Dataset entries Block Start
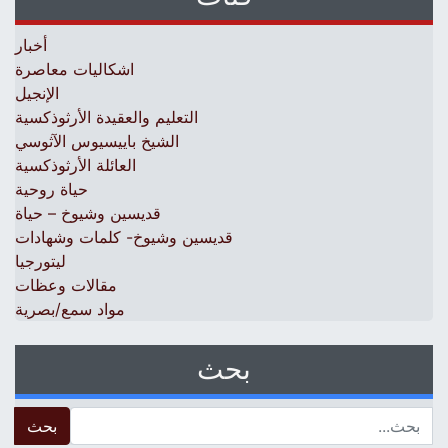
أخبار
اشكاليات معاصرة
الإنجيل
التعليم والعقيدة الأرثوذكسية
الشيخ باييسيوس الآثوسي
العائلة الأرثوذكسية
حياة روحية
قديسين وشيوخ – حياة
قديسين وشيوخ- كلمات وشهادات
ليتورجيا
مقالات وعظات
مواد سمع/بصرية
بحث
 for:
Dataset entries Block End
#### What the task requires:
All of the data is to be returned exactly, with no pictures included.

#### Written answer:
أخبار
اشكاليات معاصرة
الإنجيل
التعليم والعقيدة الأرثوذكسية
الشيخ باييسيوس الآثوسي
العائلة الأرثوذكسية
حياة روحية
قديسين وشيوخ – حياة
قديسين وشيوخ- كلمات وشهادات
ليتورجيا
مقالات وعظات
مواد سمع/بصرية
بحث
 for:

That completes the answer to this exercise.